- What needs to be done
In your copy, leave out the pictures and repeat the entries below exactly.

- Excerpted data
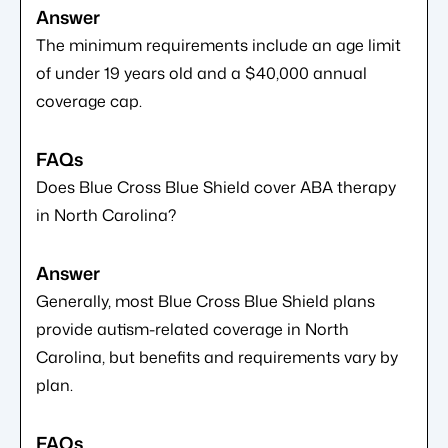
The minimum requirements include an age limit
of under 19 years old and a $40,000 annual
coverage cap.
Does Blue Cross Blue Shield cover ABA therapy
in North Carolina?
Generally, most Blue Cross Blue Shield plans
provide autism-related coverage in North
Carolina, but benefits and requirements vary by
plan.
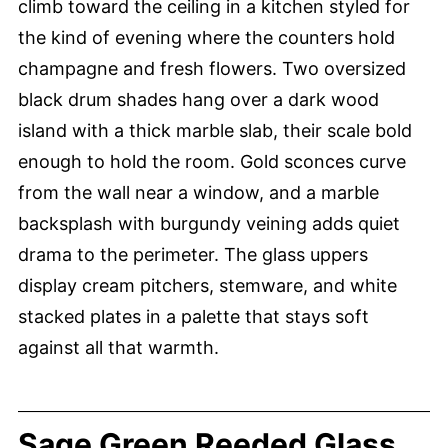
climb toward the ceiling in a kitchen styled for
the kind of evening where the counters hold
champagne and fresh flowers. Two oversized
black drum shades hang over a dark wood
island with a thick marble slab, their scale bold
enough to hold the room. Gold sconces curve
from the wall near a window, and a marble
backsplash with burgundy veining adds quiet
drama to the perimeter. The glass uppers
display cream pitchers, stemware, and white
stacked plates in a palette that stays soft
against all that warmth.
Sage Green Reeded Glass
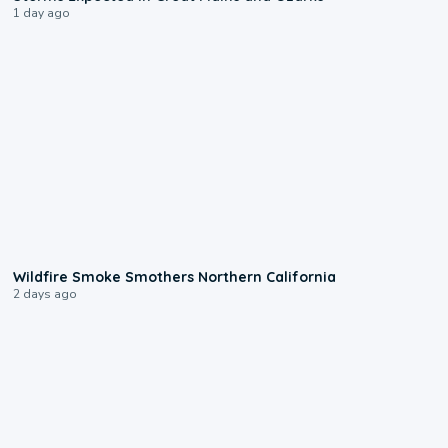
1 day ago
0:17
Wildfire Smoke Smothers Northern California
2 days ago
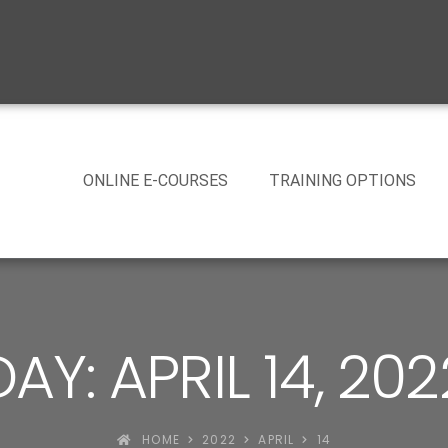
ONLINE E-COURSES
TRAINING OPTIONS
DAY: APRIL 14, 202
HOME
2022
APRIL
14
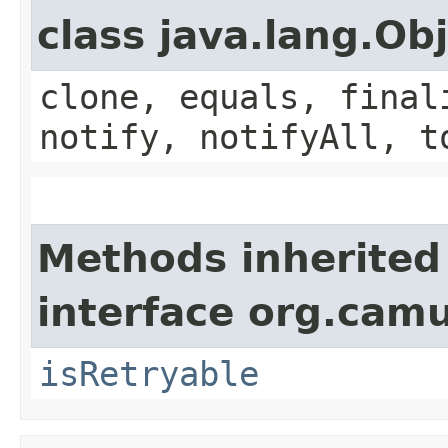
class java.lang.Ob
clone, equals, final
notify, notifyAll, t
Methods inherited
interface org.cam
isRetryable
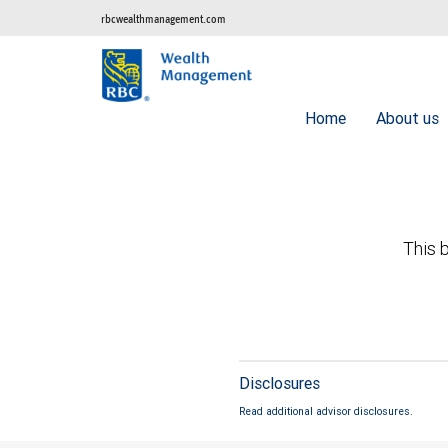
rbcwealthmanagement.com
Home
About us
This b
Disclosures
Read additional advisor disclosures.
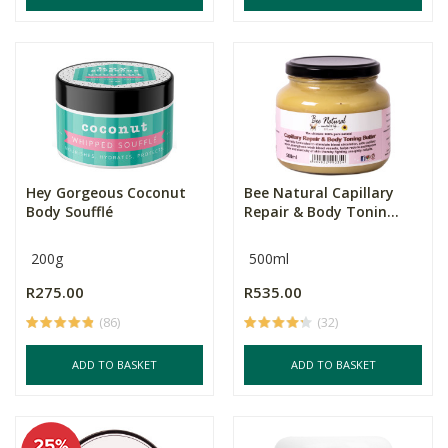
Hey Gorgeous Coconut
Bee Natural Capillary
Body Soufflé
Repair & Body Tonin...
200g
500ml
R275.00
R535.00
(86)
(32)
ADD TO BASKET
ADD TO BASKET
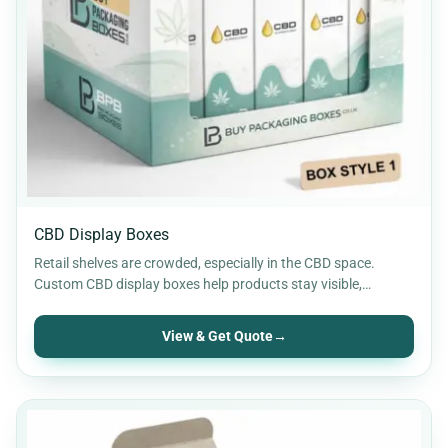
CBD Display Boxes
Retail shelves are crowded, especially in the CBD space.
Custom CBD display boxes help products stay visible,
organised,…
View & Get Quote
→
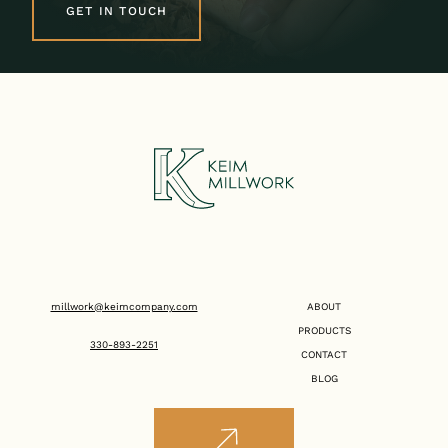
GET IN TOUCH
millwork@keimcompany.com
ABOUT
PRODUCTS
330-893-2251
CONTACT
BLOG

- Final answer
The minimum requirements include an age limit
of under 19 years old and a $40,000 annual
coverage cap.
Does Blue Cross Blue Shield cover ABA therapy
in North Carolina?
Generally, most Blue Cross Blue Shield plans
provide autism-related coverage in North
Carolina, but benefits and requirements vary by
plan.
climb toward the ceiling in a kitchen styled for
the kind of evening where the counters hold
champagne and fresh flowers. Two oversized
black drum shades hang over a dark wood
island with a thick marble slab, their scale bold
enough to hold the room. Gold sconces curve
from the wall near a window, and a marble
backsplash with burgundy veining adds quiet
drama to the perimeter. The glass uppers
display cream pitchers, stemware, and white
stacked plates in a palette that stays soft
against all that warmth.
Sage Green Reeded Glass
1 day ago
0:17
Wildfire Smoke Smothers Northern California
2 days ago
ONLINE E-COURSES
TRAINING OPTIONS
DAY: APRIL 14, 202
HOME
2022
APRIL
14
class java.lang.Ob
clone, equals, final
notify, notifyAll, t
Methods inherited
interface org.cam
isRetryable
rbcwealthmanagement.com
Home
About us
This b
Disclosures
Read additional advisor disclosures.
Hey Gorgeous Coconut
Bee Natural Capillary
Body Soufflé
Repair & Body Tonin...
200g
500ml
R275.00
R535.00
(86)
(32)
ADD TO BASKET
ADD TO BASKET
CBD Display Boxes
Retail shelves are crowded, especially in the CBD space.
Custom CBD display boxes help products stay visible,
organised,…
View & Get Quote
→
GET IN TOUCH
millwork@keimcompany.com
ABOUT
PRODUCTS
330-893-2251
CONTACT
BLOG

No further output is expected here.